## EXERCISE AIM
Copy each line of the entries that contains the word "Anderson".

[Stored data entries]
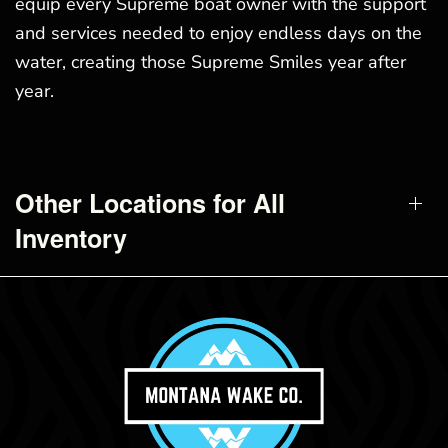
equip every Supreme boat owner with the support
and services needed to enjoy endless days on the
water, creating those Supreme Smiles year after
year.
Other Locations for All
Inventory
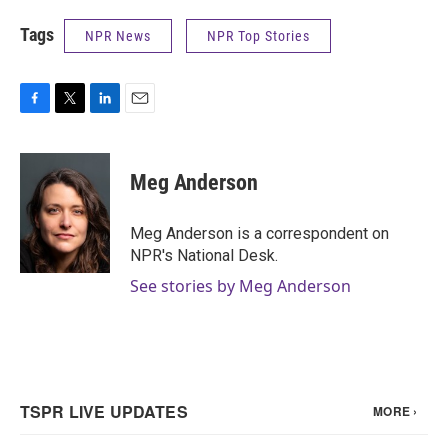
Tags
NPR News
NPR Top Stories
F
T
L
E
a
w
i
m
c
i
n
a
e
t
k
i
Meg Anderson
b
t
e
l
o
e
d
o
r
I
Meg Anderson is a correspondent on
k
n
NPR's National Desk.
See stories by Meg Anderson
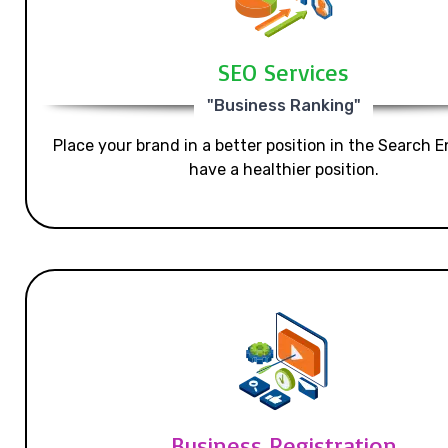
SEO Services
"Business Ranking"
Place your brand in a better position in the Search E
have a healthier position.
Business Registration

## TASK ANSWER
Meg Anderson
Meg Anderson is a correspondent on
See stories by Meg Anderson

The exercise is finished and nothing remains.